In order to remove the ring-shaped convex portion of the wafer ground by the above-mentioned grinding method, the bottom surface of the circular concave portion of the wafer is held by the holding surface of the holding table of the cutting device, for example, so that the dicing blade is from the side opposite to the bottom surface It is cut in to remove the annular convex portion (for example, refer to Patent Document 3 below). The annular projection must be supported by a retaining table to prevent it from falling in the middle of the cut. As the retaining table, a central retaining section that holds the bottom surface of the circular recess and an annular retaining section that holds the end surface of the annular projection is used. Convex projection.

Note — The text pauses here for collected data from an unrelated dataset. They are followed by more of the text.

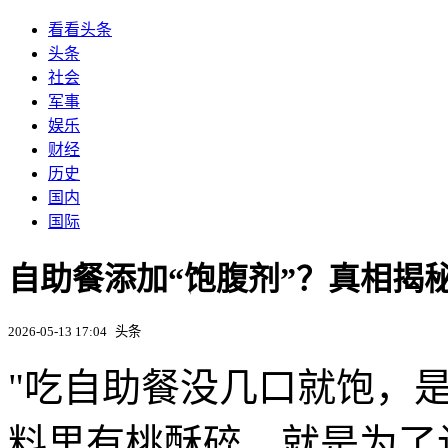
看看头条
头条
社会
军事
娱乐
财经
历史
国内
国际
自助餐添加“饱腹剂”？真相揭
2026-05-13 17:04
头条
"吃自助餐没几口就饱，是
料里有桃酥碎，就是为了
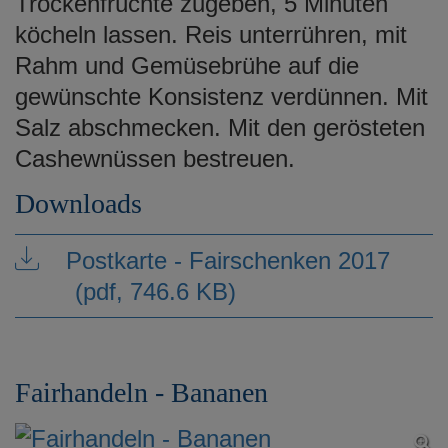
Trockenfrüchte zugeben, 5 Minuten
köcheln lassen. Reis unterrühren, mit
Rahm und Gemüsebrühe auf die
gewünschte Konsistenz verdünnen. Mit
Salz abschmecken. Mit den gerösteten
Cashewnüssen bestreuen.
Downloads
Postkarte - Fairschenken 2017
(pdf, 746.6 KB)
Fairhandeln - Bananen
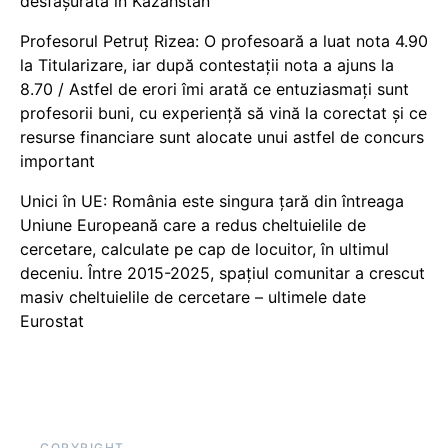
desfășurată în Kazahstan
Profesorul Petruț Rizea: O profesoară a luat nota 4.90
la Titularizare, iar după contestații nota a ajuns la
8.70 / Astfel de erori îmi arată ce entuziasmați sunt
profesorii buni, cu experiență să vină la corectat și ce
resurse financiare sunt alocate unui astfel de concurs
important
Unici în UE: România este singura țară din întreaga
Uniune Europeană care a redus cheltuielile de
cercetare, calculate pe cap de locuitor, în ultimul
deceniu. Între 2015-2025, spațiul comunitar a crescut
masiv cheltuielile de cercetare – ultimele date
Eurostat
COPYRIGHT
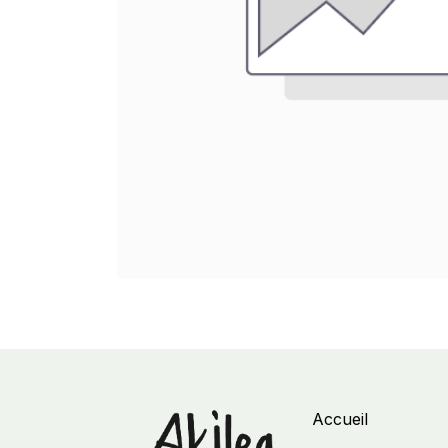
Accueil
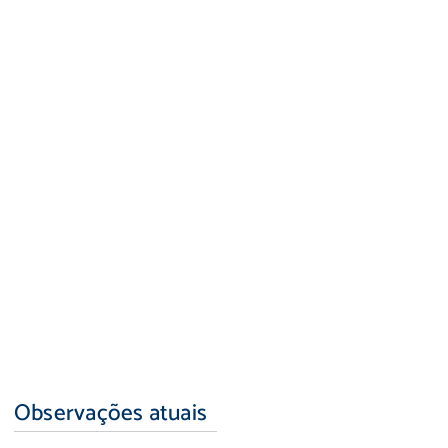
Observações atuais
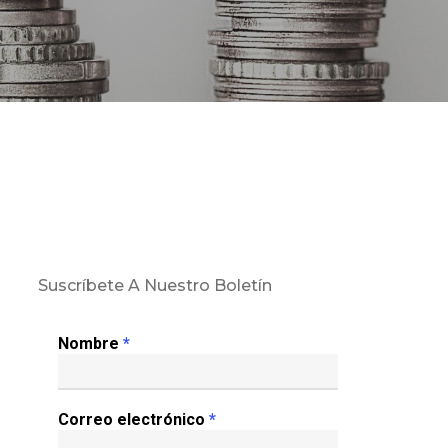
Suscríbete A Nuestro Boletín
Nombre
*
Correo electrónico
*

If the annular convex portion is not supported by the annular holding portion of the holding table, when the annular convex portion is cut off, an inclination difference between the annular convex portion and the circular concave portion is generated, a crack is generated in the circular concave portion, or the cutting blade is abnormal. Consume. In order to solve such a problem, an invention is proposed in which a gauge is brought into contact with the upper surface of the annular convex portion before the step of removing the annular convex portion, and the height of the annular convex portion is monitored so that it becomes While setting the height, the upper surface of the annular convex portion is ground, and the height of the annular convex portion is changed according to the thickness of the circular concave portion so that the convex amount of the annular convex portion is fixed (for example, refer to Patent Document 4 below). ).
[Xizhi technical literature]
[Patent Literature]

[Patent Document 1] Japanese Patent Laid-Open No. 2007-173487
[Patent Document 2] Japanese Patent Laid-Open No. 2015-74042
[Patent Document 3] Japanese Patent Laid-Open No. 2009-141276
[Patent Document 4] Japanese Patent Laid-Open No. 2012-146889

[Problems to be Solved by the Invention]
However, in the invention described in the above-mentioned Patent Document 4, it is necessary to separately provide a gauge that is in contact with the upper surface of the annular convex portion and a gauge that measures the upper surface of the circular concave portion, or it is necessary to have a quantity that measures the upper surface of the circular concave portion. A gage moving means in which the gage moves in the horizontal direction has a problem that not only the device configuration becomes complicated, but also that the height of the annular convex portion cannot be adjusted accurately.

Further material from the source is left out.